Karl Marx'ın “Din, baskı altında ezilen yaratığın iç çekişidir; kalpsiz bir dünyanın kalbi ve ruhsuz şartların ruhudur. Halkın afyonudur” sözü iki şıktan ibarettir. Halkın afyonudur ifadesine kadar olan bölüm adeta Hazreti Peygamber ve arkadaşlarının yaşadıklarına tercüman olmaktadır. Sanki bu  satırlarda Bilal-ı Habeşi ve arkadaşlarının ruhu tecelli etmektedir.  Buna mukabil  ‘din milletlerin afyonudur’ ifadesi ise sonraki dönemlere işaret eder.  Nitekim, merhum Macid Arsan Geylani, Emevilerden itibaren fikir,  güce tabi olmuştur demektedir(1). Karl Marks’ın bu sözü veya tespiti İslam müellifleri arasında da farklı seviyelerde karşılık bulmuştur.

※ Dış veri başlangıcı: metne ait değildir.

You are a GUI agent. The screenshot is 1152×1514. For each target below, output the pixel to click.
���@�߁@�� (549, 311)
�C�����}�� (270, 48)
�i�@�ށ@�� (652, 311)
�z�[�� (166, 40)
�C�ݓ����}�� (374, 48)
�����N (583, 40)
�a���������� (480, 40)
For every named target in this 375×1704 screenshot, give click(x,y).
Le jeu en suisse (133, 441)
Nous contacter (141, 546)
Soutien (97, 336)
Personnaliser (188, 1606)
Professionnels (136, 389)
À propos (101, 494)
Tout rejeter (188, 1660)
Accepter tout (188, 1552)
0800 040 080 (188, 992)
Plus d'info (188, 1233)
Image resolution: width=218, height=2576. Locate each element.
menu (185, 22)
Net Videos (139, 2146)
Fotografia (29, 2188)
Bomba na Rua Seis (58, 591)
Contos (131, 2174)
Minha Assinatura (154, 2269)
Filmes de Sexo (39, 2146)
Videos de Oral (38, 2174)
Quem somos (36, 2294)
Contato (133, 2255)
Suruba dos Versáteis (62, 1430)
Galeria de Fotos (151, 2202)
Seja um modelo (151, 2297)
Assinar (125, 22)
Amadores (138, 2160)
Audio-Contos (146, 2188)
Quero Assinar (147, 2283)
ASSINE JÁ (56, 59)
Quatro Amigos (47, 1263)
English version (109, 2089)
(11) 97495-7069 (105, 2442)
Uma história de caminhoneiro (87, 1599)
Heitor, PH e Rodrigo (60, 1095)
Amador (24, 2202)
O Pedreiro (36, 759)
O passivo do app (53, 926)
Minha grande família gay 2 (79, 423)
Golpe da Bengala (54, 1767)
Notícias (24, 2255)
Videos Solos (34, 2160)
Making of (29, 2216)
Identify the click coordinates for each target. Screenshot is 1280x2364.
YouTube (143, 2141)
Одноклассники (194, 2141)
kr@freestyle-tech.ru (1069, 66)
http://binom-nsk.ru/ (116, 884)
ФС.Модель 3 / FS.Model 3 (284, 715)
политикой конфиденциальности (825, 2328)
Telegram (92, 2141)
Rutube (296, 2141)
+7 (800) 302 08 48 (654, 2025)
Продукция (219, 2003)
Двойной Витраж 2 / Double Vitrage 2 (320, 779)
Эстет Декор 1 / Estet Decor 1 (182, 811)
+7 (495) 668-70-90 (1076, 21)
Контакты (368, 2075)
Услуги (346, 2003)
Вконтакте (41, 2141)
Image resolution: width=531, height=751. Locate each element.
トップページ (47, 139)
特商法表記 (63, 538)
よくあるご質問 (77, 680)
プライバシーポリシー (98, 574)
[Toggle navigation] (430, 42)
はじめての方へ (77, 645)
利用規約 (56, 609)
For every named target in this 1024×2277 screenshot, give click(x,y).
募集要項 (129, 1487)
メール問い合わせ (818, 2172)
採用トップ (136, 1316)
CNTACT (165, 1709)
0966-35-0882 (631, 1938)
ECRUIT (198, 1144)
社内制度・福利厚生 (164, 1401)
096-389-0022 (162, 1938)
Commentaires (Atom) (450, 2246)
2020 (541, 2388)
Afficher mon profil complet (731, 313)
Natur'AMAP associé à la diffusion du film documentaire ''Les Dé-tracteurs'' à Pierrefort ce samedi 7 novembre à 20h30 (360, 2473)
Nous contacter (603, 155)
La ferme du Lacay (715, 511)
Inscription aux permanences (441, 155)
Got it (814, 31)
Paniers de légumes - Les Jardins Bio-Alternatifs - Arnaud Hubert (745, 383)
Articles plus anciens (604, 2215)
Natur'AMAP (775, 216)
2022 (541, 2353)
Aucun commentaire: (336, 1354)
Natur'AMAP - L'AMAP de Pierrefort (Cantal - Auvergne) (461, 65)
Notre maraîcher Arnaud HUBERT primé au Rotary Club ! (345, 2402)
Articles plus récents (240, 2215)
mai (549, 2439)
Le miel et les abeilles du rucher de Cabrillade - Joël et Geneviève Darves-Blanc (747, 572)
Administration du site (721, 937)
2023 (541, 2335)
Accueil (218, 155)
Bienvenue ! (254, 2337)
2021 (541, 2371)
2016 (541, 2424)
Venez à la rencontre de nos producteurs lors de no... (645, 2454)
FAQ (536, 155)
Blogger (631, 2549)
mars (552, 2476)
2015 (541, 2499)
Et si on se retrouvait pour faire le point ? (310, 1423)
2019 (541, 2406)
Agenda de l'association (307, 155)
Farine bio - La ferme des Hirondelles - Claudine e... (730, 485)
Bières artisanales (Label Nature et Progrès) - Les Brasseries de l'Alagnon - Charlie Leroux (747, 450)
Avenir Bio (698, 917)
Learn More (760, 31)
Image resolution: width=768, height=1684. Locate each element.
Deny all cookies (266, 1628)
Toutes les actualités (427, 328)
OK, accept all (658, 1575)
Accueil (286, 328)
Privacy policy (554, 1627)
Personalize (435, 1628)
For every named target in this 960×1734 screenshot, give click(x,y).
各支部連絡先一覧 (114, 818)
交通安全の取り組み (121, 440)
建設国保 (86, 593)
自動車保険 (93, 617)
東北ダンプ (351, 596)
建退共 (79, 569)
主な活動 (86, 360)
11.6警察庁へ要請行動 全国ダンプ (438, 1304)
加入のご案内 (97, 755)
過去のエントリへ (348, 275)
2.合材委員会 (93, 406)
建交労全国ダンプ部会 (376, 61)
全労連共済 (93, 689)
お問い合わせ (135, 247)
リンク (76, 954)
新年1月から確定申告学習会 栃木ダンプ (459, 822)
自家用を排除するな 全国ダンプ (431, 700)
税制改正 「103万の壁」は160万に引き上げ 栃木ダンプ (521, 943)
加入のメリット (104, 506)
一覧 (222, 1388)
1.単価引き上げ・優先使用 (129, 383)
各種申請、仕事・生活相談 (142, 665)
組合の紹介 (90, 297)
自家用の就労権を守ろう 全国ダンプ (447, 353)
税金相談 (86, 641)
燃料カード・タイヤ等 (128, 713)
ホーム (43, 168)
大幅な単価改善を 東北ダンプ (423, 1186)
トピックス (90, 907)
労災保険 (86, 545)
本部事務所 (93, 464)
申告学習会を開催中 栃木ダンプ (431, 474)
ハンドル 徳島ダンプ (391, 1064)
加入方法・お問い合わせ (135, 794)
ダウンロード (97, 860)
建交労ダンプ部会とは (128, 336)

Descartes da haklı olarak  ‘hür olmayan düşünce, düşünce değildir’ diyerek fikir ikliminin istibdat ikliminin gölgesinde yeşermeyeceğine parmak basmıştır. Mısırlı Ahmet Raif’in dediği gibi baskı dönemlerinde sembolizm dili ya da fısıltı gazetesi egemen olmaktadır. Günümüzde Marks’a en uzak veya aykırı gelebilecek isimler de bu fikre veya tespite yakın durmaktadırlar.  En azından bir yönüyle benimsemektedirler. Bunlardan birisi de günümüzde hadis alanıyla (sinaatü’l hadis) iştigal eden ‘muhaddis’ Nasirüddin Elbani’dir.  O da geleneksel olarak dinin tahnit edildiğini varsayarak tasfiye ya da Batı’da püritenlik olarak kabul gören yerli bir akıma öncülük etmek istemiştir. Yapmak istediğinin doğruluğu yanlışlığı bir yana geleneksel dini anlayış konusunda Marks ile aynı zemini paylaşmıştır. Nasirüddin Elbani dinin yanlış anlaşılmasının afyon etkisi meydana getireceğini ifade etmektedir (2).  Marks’ın söylemine karşı çıkanlar meseleye tarihi deneyimlerin ötesinde kaynağına veya umumuna bakarak hüküm verenlerdir. Marks da, Galile gibi görünmeden ve çaktırmadan arkadan dünya dönüyor işareti yapıyor.   
Başa dönersek, Karl Marks dinin özüne mi karşıydı, yoksa işlenmiş haline mi? Elbette dinin mazlum kitlelerden yana yorumlanmasından yana idi. Bunun hilafına olan yorum ve uygulamaları afyon olarak nitelendirmesi tabii idi. Kesin inançlılar ya da sabit fikirliler veya vicdanlarını ideolojilere satanlar, muhasebe lüzumu hissetmeyenler Alamut Kalesi sakinleri gibi sonunda hem afyoncu hem de dai olurlar.
Din cevvaliyetini ve akıcılığını kaybederse ruhunu kaybeden beden gibi tortuya ve çökeltiye dönüşecektir.